Dead Heat
Joseph had severed the fae creature’s spine with the knife. As Charles dragged himself closer, he watched it try to reach the blade. But Joseph had, by luck or intent, found a place it couldn’t get its hands. The flesh around the knife moved as though there were something under the mottled and bumpy green skin that was both repelled by and attracted to the steel.
The fae gave up trying to reach the knife. Instead it focused on … Mackie. It levered itself up on its arms and began crawling toward the helpless girl at a speed roughly twice what Charles could manage.
The chestnut mare whinnied shrilly and galloped between the fae and the girl. She’d been running all over the place, so Charles didn’t pay her any more attention than the fae did. Until she did it a second time, blasting past with more attitude than speed, ears pinned and feet hitting the ground with extra force.
She did a pretty little rollback, her left rear planted in the sand as she rotated her body around, crossing her right front leg over her left in approved reining style. Then she trotted back across the fae’s path, her tail flagged over her back, her head up, and her tiny ears sharply forward. She did a rollback in the other direction.

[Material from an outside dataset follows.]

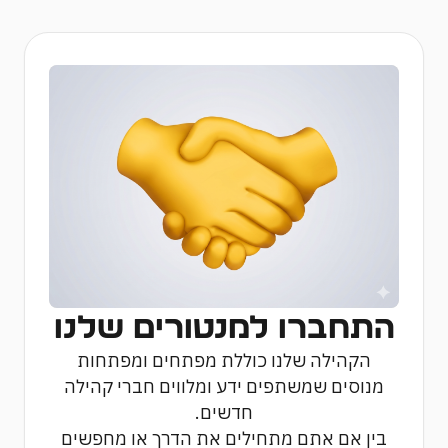
התחברו למנטורים שלנו
הקהילה שלנו כוללת מפתחים ומפתחות
מנוסים שמשתפים ידע ומלווים חברי קהילה
חדשים.
בין אם אתם מתחילים את הדרך או מחפשים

And this time she planted herself between Mackie and the fae, pinned her ears flat, and ran past it. She snaked her long neck down, snapped her teeth at the creature, spun, and caught it with a nasty full-force kick right under its shoulder blade.

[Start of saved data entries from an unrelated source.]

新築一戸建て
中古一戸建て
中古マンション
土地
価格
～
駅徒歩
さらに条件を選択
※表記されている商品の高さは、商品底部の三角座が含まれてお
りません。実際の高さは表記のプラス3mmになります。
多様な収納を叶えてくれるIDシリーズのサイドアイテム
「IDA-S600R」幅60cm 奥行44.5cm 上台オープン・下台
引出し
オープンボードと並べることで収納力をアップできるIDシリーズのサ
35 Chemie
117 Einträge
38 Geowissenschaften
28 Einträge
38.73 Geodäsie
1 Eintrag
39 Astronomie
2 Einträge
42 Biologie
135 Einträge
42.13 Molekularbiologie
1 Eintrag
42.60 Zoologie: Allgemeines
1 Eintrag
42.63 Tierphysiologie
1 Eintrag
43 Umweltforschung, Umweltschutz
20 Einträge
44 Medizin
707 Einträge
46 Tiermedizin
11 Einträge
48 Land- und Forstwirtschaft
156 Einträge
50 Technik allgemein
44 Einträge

The fae let out a high-pitched cry, falling away—and the mare was back. This time she struck with her front feet. She pulled the fae underneath her and stomped it twice before hopping over it and bolting away with a triumphant squeal.
She came back again, snorting and side-passing until she stood between that thing and Mackie. Then she flipped her head in the classic warning that meant go away or die. She half reared and squealed—like a mare protecting her baby. Protecting Mackie.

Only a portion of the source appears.